Долгое время в планах Бондарчука была экранизация чеховской «Степи». Потом на него вышел сам министр обороны СССР А. Гречко, который, напомнив режиссеру, что в 1975 году страна собирается отмечать 30-летие Победы, предложил ему экранизировать свою мемуарную книгу «Битва за Кавказ». Однако Бондарчуку это произведение как материал для фильма не понравилось. А поскольку у него было правило не работать с материалом, который не ложился ему на сердце, ситуация складывалась патовая. И вдруг она разрешилась самым неожиданным образом.

В том же 75-м страна готовилась отмечать еще одну знаменательную дату – 70-летие М. Шолохова. Это событие не желали пропускать мимо своего внимания и недруги СССР, которые собирались отметить ее новой антишолоховской кампанией. И поведал Бондарчуку об этих планах недругов другой высокий чин – заместитель председателя КГБ СССР Семен Цвигун.

Этот человек не только симпатизировал державникам, но и имел непосредственное отношение к кинематографу: как мы помним, на основе его романов о партизанском движении в Великую Отечественную войну на главной киностудии страны «Мосфильме» в 1973 году затеяли снимать (руками режиссера Игоря Гостева) трилогию о храбром чекисте майоре Млынском, который организовал в фашистском тылу партизанский отряд (о первом фильме этой трилогии – «Фронте без флангов» – речь уже шла выше).

Основываясь на докладах оперативных источников, Цвигун рассказал Бондарчуку о том, что в советских диссидентских кругах готовятся к переправке на Запад несколько новых книг против Шолохова (среди этих книг будут: «Стремя «Тихого Дона» И. Томашевской с предисловием и послесловием А. Солженицына и «Кто написал «Тихий Дон» Роя Медведева).
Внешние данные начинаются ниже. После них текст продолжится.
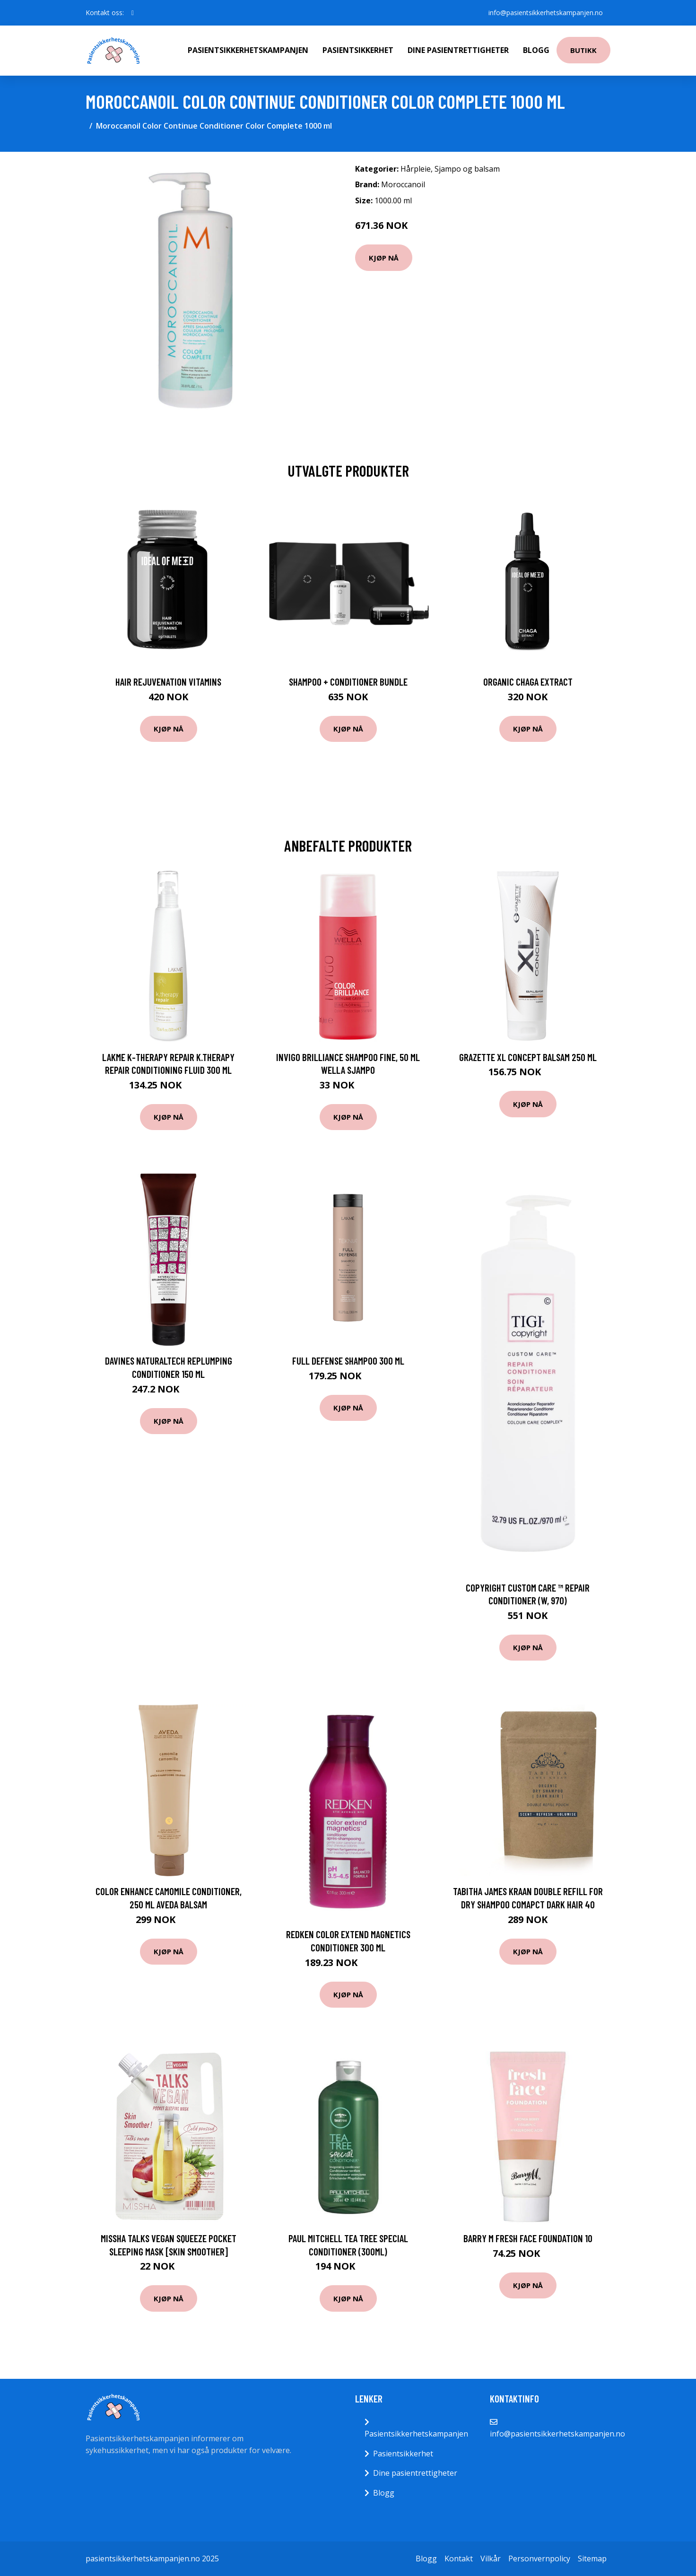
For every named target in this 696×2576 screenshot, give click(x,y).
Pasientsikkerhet (357, 50)
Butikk (583, 50)
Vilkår (490, 2558)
По мнению Цвигуна, эти книги должны были поднять новую антишолоховскую волну, которая ставила своей целью скомпрометировать писателя-патриота как за рубежом, так и у него на родине. В итоге Бондарчук решил взяться за постановку романа Шолохова «Они сражались за Родину», тем самым решая обе задачи: он не оставлял без внимания День Победы и поднимал голос в защиту своего друга и духовного наставника.

Таким образом, Бондарчук вновь оказался одним из тех, кто своим творчеством вступился за честное имя писателя. Фильм «Они сражались за Родину» явился достойным перенесением прозы великого Шолохова на широкий экран, одним из лучших советских фильмов о Великой Отечественной войне. Поэтому не случайно в этой ленте согласились играть большинство русско-советских актеров, кому тоже было не безразлично честное имя Шолохова: Василий Шукшин, Вячеслав Тихонов, Юрий Никулин, Нонна Мордюкова, Георгий Бурков, Иван Лапиков, Николай Губенко, Евгений Самойлов, Лидия Федосеева-Шукшина, Ирина Скобцева и сам Бондарчук, который, помимо режиссуры, сыграл в картине одну из главных ролей.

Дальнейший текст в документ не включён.